The Vienna Socialist Conference of 1915 gathered representatives from the Socialist parties of Germany, Austria and Hungary to the only meeting of the pro-war socialist parties of the Central Powers during World War I.

Seen by some as a response of answer to the first conference of pro-Entente socialists that had gathered in London that February, the Vienna Conference met on April 12–13, 1915. It was attended by Friedrich Ebert, Hugo Haase, Luise Zietz, Hermann Molkenbuhr and Hermann Müller representing the Social Democratic Party of Germany; Ernő Garami and Zsigmond Kunfi for the Hungarian Social Democratic Party and an unknown number of representatives of the Social Democratic Workers Party of German Austria.

The conference passed a resolution declaring that the predictions of the socialist movement made at its international congresses had come true—that the armaments race would lead to a world-wide catastrophe. They proclaimed that the proletariat suffers most from the war, and it was only natural that people in the belligerent as well as the neutral countries would be longing for peace and that the Social Democratic parties have always, and still do, strive for world peace and the brotherhood of peoples. However, the resolution also states that peoples were fighting to defend their independence and "that only such a peace as would not humiliate any of the peoples is possible, for only such a peace could establish a lasting co-operation among all civilized peoples.
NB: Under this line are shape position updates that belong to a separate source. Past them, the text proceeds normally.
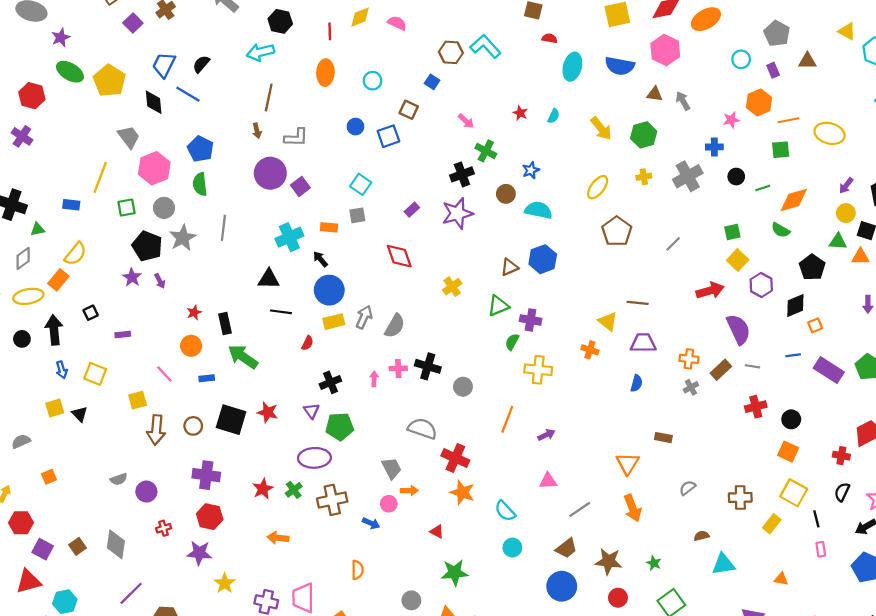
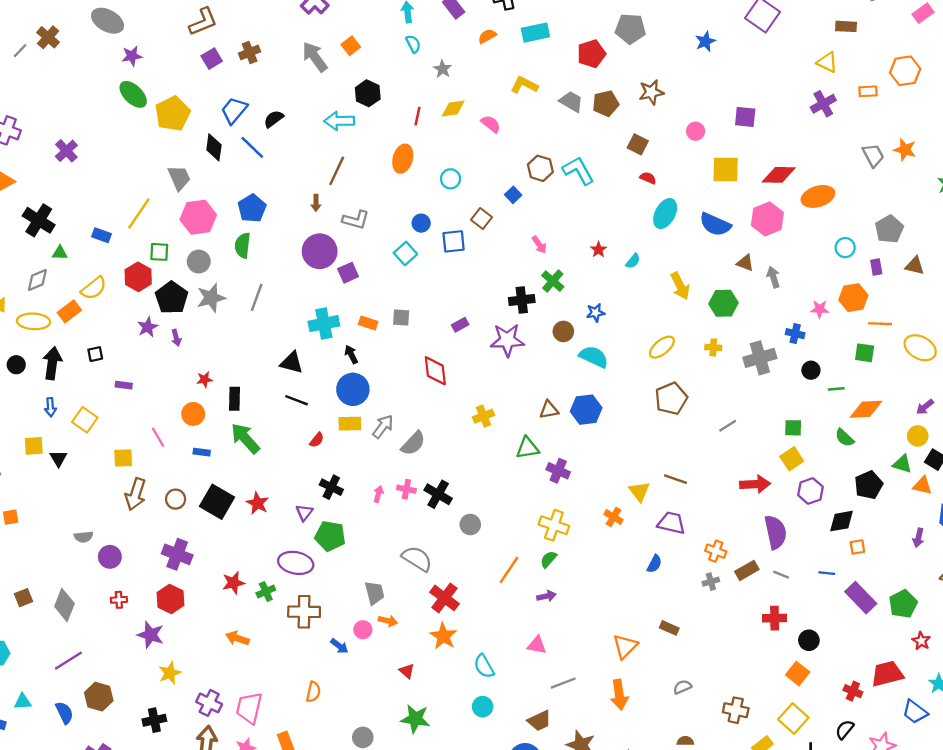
red hexagon: (32, 96) -> (138, 277), moved
cyan square: (361, 184) -> (405, 253), moved
green semicircle: (512, 342) -> (549, 559), moved
black cross: (330, 382) -> (331, 487), turned 35

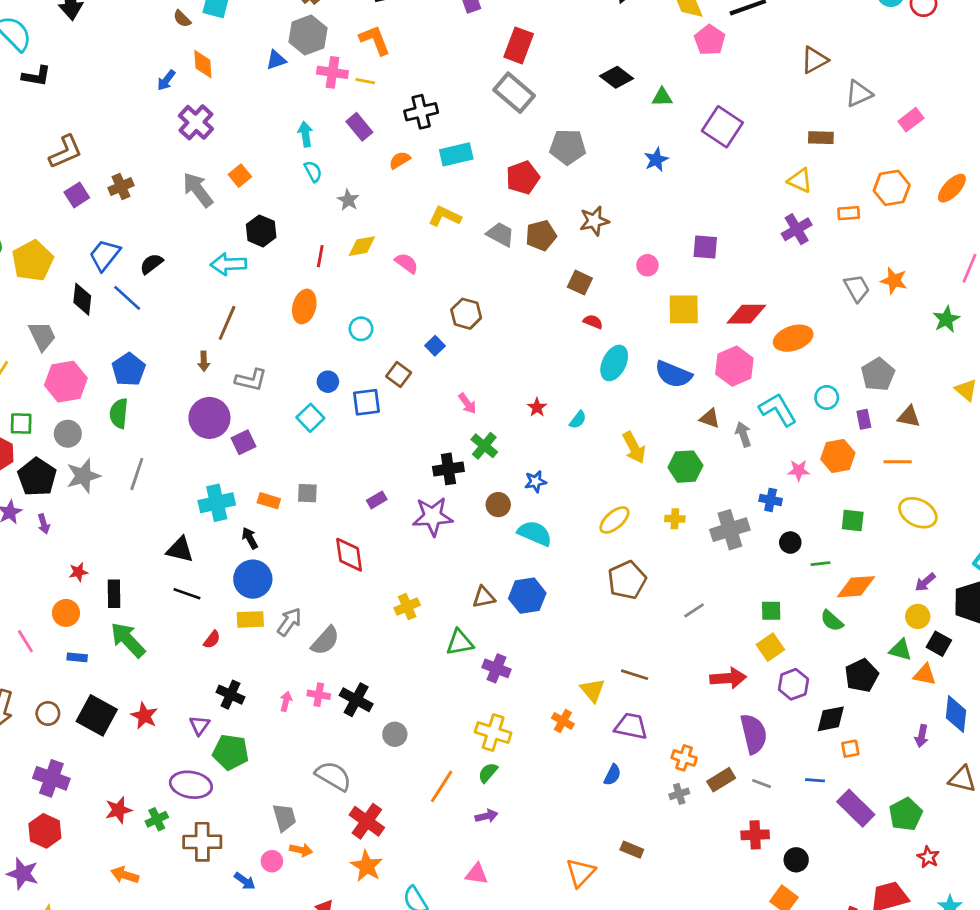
cyan L-shape: (578, 171) -> (778, 410), moved
orange line: (880, 324) -> (898, 462), moved

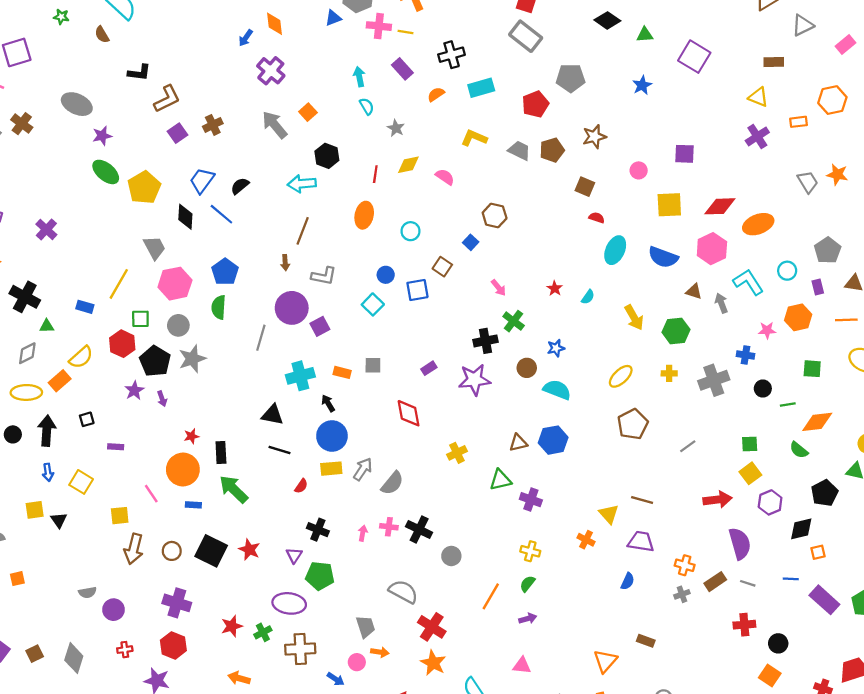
black L-shape: (36, 76) -> (139, 73), moved
gray line: (137, 474) -> (261, 338), moved
orange circle: (66, 613) -> (183, 470), size x1.5
yellow cross: (493, 733) -> (530, 551), size x0.7

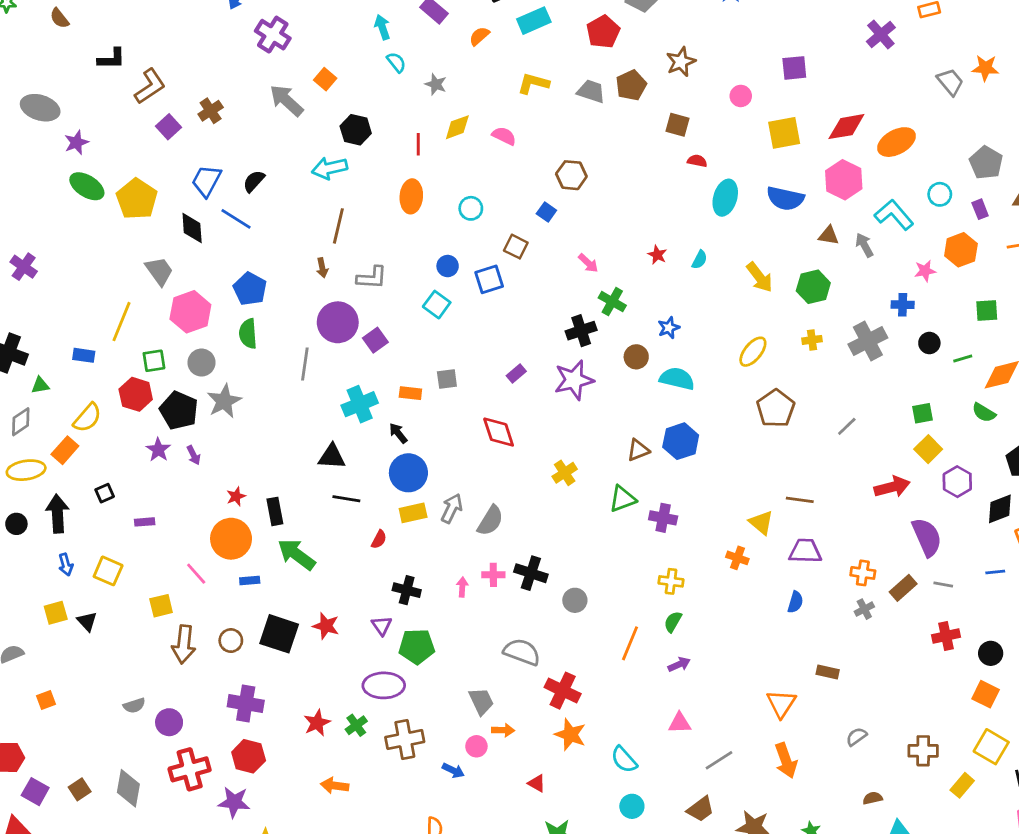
red cross: (125, 650) -> (190, 769), size x2.0

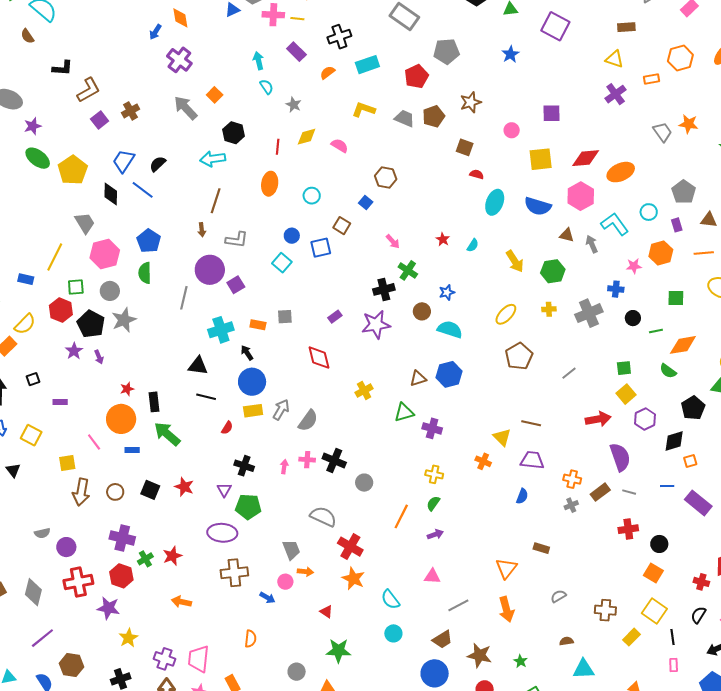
black square: (279, 634) -> (150, 490), size x0.7
green cross: (356, 725) -> (145, 559), moved

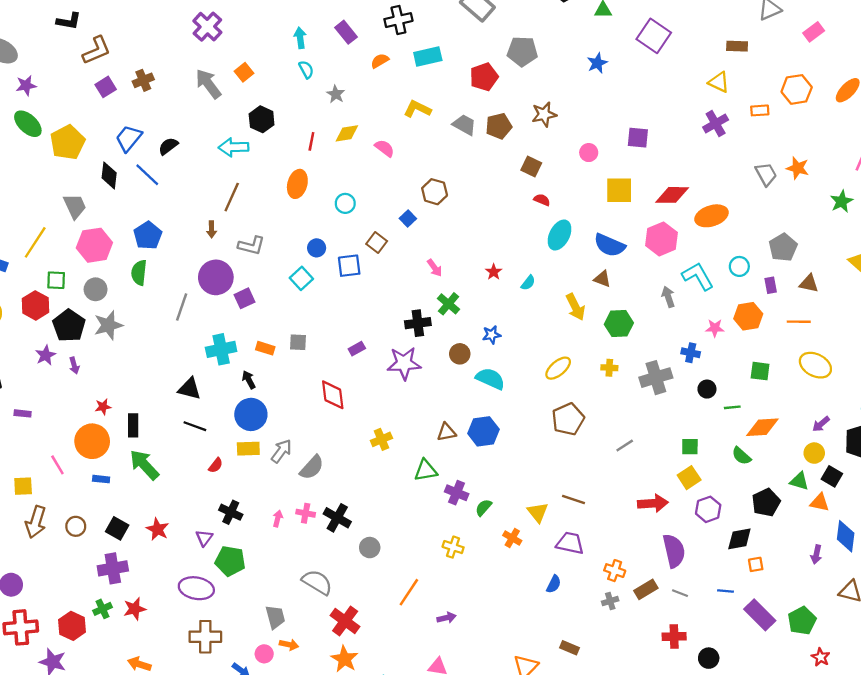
brown triangle: (567, 235) -> (602, 279), moved
green semicircle: (433, 503) -> (483, 508), moved
purple cross: (122, 538) -> (113, 568), moved, turned -30

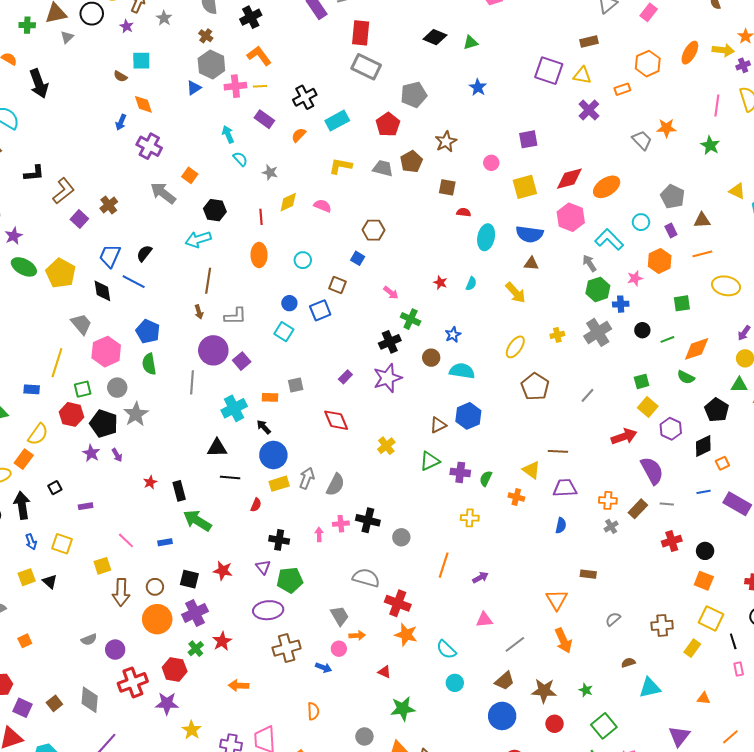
purple square: (654, 36) -> (549, 71), moved
green hexagon: (619, 324) -> (598, 289), moved
orange circle: (92, 441) -> (157, 619), moved

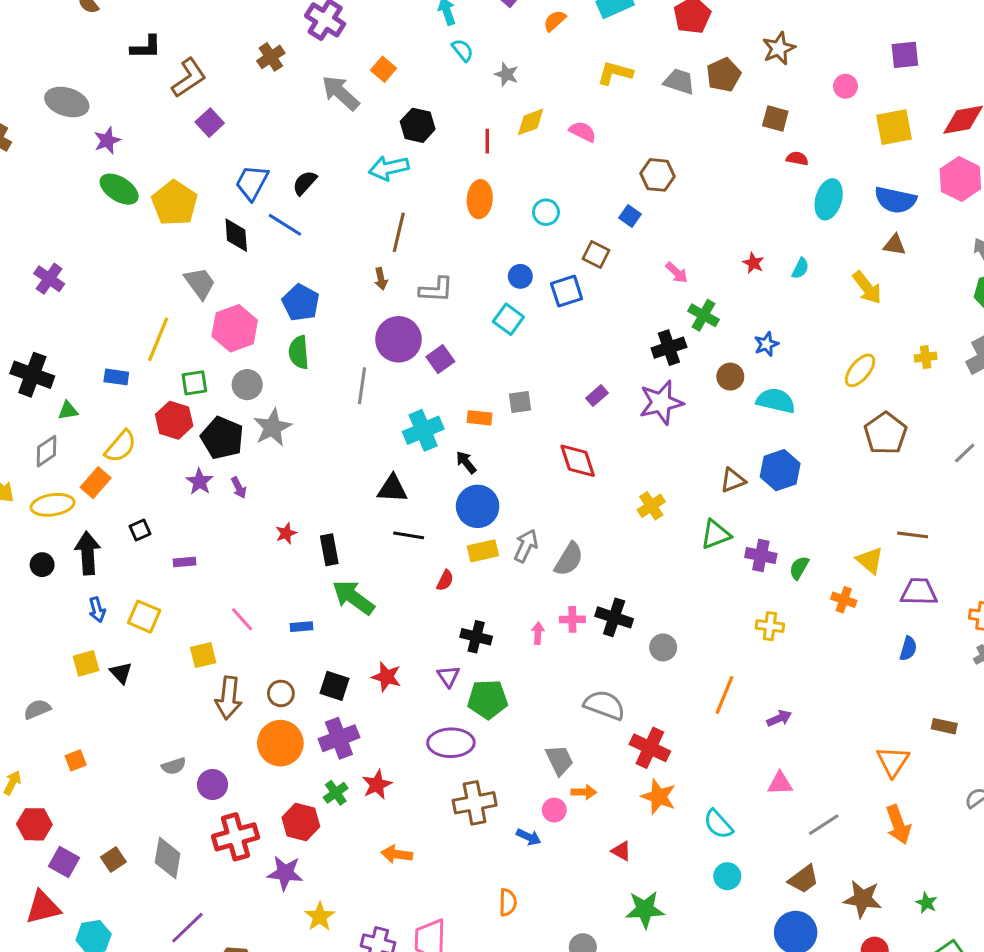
brown cross: (109, 205) -> (271, 57), moved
The resolution stated four specific conditions that would be necessary for peace:

- the establishment of international courts with compulsory arbitration in international conflicts
- subjection of all international treaties to parliamentary, democratic control
- limitation of armaments with disarmament as the final aim
- national self-determination

The resolution concluded by noting that the fact that Social Democratic parties defended their countries should not be an obstacle to maintaining international contact with other parties, or result in the suspension of activities of their international institutions.